▶ What needs to be done
Return, from the data below, each line that contains the word "opacity".

>>>

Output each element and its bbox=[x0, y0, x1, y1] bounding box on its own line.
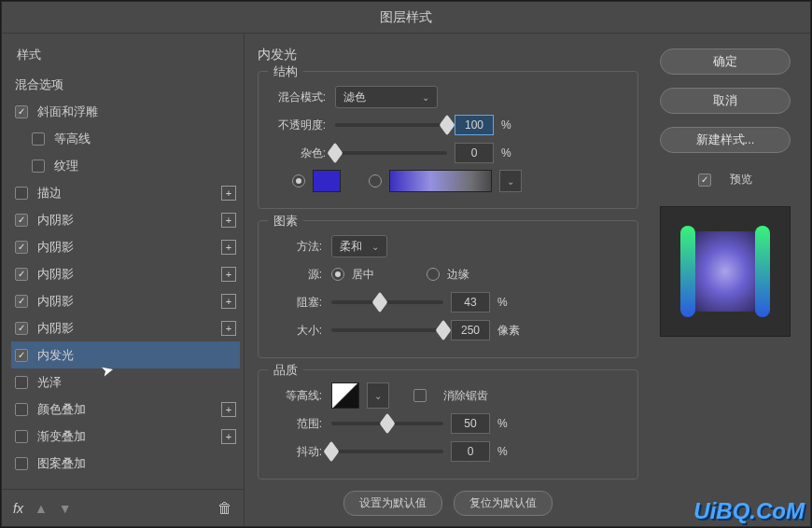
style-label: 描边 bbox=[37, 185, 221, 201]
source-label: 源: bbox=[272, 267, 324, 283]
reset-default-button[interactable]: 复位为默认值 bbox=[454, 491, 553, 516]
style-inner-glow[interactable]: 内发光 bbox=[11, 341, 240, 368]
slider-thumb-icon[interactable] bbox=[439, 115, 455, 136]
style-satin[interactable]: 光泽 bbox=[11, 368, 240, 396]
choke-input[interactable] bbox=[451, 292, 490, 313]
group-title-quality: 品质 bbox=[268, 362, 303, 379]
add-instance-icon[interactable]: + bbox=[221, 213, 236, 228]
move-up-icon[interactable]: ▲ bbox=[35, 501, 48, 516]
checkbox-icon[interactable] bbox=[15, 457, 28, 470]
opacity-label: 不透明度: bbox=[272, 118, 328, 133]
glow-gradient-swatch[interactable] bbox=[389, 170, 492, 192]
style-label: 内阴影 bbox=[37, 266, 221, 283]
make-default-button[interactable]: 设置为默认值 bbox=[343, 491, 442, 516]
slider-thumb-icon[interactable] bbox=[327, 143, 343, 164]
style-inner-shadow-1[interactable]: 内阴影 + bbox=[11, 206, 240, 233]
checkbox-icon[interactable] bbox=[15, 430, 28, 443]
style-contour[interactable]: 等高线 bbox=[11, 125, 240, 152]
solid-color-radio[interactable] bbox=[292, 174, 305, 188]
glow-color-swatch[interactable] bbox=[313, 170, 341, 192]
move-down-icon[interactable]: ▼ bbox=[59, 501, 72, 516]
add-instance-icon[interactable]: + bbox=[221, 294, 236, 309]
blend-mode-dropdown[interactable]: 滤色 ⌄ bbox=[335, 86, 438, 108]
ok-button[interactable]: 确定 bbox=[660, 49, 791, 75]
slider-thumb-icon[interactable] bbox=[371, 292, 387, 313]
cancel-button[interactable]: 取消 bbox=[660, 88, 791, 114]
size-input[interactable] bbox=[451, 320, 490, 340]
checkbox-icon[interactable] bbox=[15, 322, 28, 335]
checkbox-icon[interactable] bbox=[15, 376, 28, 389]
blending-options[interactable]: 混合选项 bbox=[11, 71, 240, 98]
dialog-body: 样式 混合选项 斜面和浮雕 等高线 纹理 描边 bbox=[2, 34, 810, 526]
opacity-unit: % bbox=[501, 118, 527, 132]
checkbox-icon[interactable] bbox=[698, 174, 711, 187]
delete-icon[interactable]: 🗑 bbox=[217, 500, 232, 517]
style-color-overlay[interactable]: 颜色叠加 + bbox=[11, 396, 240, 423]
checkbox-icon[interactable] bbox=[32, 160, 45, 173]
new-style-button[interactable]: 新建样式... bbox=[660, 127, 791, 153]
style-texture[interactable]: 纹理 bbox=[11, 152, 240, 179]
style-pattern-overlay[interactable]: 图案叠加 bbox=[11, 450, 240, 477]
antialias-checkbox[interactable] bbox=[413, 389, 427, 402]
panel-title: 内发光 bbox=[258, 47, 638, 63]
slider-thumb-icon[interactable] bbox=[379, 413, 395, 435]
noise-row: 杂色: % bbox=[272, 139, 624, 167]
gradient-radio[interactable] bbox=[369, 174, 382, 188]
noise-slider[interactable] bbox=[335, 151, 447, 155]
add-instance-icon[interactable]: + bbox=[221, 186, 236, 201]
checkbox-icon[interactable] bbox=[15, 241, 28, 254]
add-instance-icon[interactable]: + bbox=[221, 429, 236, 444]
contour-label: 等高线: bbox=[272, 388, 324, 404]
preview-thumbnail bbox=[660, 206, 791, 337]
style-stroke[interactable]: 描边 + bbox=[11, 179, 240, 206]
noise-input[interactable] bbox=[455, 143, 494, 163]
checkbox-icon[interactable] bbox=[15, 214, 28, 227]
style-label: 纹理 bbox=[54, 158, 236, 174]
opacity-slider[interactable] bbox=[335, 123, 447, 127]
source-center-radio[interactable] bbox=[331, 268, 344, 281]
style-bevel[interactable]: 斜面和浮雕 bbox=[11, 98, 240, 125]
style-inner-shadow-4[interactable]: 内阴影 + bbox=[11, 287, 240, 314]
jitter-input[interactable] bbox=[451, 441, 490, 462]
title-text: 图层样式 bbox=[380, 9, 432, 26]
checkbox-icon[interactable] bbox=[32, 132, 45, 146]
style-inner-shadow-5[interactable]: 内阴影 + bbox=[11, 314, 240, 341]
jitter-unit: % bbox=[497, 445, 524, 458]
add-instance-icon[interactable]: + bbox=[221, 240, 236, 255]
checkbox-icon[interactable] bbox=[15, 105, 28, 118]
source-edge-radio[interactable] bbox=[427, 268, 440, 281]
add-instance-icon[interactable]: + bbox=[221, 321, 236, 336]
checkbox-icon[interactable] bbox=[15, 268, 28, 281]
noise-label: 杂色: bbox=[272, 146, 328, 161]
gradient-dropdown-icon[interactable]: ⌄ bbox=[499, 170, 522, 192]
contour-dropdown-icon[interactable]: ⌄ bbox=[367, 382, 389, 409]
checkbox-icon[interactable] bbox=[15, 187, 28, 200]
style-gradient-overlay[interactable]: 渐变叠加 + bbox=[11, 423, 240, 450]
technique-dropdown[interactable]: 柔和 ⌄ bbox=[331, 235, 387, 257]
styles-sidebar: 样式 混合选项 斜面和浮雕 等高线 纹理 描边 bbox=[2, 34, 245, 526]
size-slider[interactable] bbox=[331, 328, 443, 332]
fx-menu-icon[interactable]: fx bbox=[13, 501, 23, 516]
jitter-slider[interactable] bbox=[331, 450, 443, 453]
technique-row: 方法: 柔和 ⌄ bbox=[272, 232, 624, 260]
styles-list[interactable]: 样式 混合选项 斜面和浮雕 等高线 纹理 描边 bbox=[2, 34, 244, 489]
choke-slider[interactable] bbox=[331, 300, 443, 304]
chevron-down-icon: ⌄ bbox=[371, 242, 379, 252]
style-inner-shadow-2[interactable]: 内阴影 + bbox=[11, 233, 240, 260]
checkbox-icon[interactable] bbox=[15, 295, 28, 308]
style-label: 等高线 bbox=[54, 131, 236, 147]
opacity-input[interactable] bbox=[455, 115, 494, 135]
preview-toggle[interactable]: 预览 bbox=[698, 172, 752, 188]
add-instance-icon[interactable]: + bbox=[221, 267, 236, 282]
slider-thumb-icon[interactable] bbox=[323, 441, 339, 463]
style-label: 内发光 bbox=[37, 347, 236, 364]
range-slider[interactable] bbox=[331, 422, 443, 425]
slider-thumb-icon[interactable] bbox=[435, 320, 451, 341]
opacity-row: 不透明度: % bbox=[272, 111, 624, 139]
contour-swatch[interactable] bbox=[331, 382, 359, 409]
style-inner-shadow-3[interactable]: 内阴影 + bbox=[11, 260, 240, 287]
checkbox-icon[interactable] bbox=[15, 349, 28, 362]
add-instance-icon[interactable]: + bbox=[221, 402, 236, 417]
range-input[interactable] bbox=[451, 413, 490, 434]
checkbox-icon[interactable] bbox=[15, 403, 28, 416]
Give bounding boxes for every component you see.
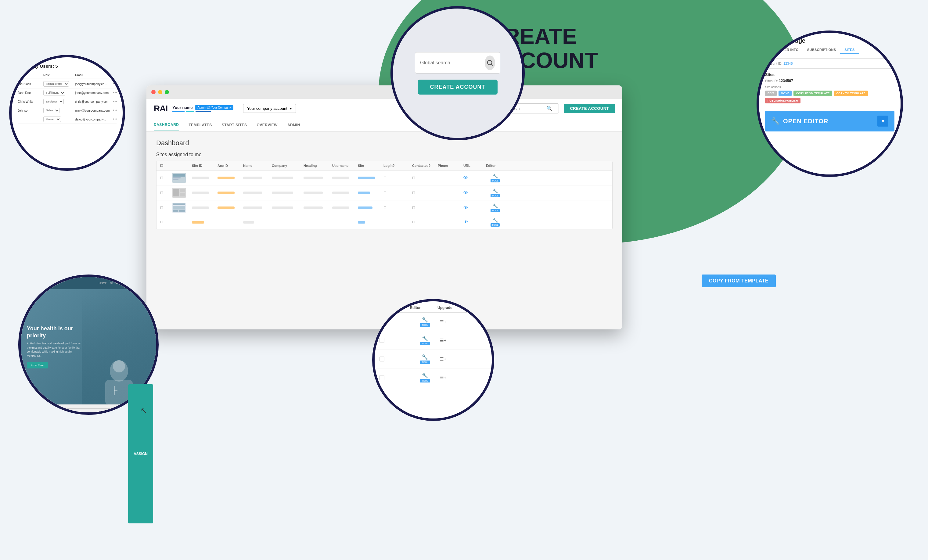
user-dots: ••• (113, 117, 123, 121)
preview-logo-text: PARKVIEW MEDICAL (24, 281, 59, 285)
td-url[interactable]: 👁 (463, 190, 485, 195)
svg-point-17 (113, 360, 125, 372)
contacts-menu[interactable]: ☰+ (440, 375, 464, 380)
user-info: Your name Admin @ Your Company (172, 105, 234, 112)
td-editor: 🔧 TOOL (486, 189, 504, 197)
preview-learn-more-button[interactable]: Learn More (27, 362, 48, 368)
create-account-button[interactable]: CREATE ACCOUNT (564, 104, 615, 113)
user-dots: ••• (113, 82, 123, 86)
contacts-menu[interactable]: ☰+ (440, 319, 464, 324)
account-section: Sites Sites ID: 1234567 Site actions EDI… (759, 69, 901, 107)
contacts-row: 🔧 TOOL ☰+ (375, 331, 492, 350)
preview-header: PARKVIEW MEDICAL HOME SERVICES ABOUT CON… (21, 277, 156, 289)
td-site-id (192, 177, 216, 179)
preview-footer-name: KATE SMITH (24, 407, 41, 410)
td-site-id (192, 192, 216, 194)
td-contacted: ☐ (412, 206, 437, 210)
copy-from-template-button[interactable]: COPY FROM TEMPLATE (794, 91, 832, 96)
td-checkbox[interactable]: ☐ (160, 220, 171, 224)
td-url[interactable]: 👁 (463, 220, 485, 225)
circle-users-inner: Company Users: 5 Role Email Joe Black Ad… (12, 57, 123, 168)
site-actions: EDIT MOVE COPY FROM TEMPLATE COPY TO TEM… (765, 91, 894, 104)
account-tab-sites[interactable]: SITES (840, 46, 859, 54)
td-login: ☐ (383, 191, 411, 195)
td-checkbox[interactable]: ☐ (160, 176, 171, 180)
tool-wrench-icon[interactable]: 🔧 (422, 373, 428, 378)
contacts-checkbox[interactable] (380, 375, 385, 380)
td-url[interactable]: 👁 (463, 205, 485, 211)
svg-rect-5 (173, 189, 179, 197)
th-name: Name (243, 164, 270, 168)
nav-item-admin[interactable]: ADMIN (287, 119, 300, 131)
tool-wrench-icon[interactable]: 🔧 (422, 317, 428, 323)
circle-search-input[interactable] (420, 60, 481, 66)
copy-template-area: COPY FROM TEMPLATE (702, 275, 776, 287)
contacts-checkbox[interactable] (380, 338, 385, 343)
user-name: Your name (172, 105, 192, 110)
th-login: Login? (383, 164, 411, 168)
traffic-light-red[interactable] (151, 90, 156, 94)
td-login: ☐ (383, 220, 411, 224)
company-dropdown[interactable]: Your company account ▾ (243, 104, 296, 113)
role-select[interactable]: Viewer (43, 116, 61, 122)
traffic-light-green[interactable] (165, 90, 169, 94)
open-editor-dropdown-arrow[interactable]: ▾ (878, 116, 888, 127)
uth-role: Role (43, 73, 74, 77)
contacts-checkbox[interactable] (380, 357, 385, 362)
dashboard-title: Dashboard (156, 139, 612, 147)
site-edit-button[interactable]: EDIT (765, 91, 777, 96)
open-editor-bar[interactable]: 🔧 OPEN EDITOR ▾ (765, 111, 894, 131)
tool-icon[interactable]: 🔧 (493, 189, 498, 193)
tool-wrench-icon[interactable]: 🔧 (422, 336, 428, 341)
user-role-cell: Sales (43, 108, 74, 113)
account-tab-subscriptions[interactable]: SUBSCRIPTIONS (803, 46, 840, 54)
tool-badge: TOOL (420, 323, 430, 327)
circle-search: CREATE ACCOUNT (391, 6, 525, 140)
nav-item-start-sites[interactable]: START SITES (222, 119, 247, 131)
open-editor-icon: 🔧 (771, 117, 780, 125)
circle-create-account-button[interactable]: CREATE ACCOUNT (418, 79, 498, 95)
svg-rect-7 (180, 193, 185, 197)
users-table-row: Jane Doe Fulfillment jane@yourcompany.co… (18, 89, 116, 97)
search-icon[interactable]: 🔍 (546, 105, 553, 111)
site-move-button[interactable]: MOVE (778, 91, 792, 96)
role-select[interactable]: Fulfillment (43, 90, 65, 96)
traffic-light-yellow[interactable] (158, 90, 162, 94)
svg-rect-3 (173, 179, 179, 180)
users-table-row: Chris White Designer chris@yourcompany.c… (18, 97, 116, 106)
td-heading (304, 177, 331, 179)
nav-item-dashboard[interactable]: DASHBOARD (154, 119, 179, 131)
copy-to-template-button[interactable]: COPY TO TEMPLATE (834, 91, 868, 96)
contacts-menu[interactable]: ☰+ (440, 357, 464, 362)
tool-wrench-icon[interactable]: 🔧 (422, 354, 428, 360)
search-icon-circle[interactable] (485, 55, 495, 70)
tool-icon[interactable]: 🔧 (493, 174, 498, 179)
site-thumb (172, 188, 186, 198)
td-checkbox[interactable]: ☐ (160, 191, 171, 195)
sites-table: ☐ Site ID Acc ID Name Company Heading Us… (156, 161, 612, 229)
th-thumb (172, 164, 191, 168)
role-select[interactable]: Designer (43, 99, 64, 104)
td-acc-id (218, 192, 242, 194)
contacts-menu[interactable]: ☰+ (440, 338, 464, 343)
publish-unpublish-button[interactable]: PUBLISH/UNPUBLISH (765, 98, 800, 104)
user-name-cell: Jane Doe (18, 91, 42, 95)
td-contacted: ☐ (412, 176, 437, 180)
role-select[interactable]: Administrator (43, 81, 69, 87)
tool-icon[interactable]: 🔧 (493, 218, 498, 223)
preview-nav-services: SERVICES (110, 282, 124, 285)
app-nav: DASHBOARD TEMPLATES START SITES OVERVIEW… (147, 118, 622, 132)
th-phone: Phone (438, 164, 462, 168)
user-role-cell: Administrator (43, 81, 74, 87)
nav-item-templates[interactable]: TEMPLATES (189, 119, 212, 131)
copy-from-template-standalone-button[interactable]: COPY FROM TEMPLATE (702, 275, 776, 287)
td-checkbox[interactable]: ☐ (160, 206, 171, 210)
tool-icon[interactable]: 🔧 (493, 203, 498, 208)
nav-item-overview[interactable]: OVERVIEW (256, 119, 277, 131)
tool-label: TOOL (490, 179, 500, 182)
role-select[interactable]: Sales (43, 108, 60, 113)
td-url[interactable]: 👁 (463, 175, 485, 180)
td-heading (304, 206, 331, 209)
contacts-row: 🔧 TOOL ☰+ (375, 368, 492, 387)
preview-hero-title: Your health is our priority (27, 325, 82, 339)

<<<

▶ Exercise result
opacity-label: 不透明度: bbox=[272, 118, 328, 133]
opacity-unit: % bbox=[501, 118, 527, 132]
opacity-slider[interactable] bbox=[335, 123, 447, 127]
opacity-input[interactable] bbox=[455, 115, 494, 135]
opacity-row: 不透明度: % bbox=[272, 111, 624, 139]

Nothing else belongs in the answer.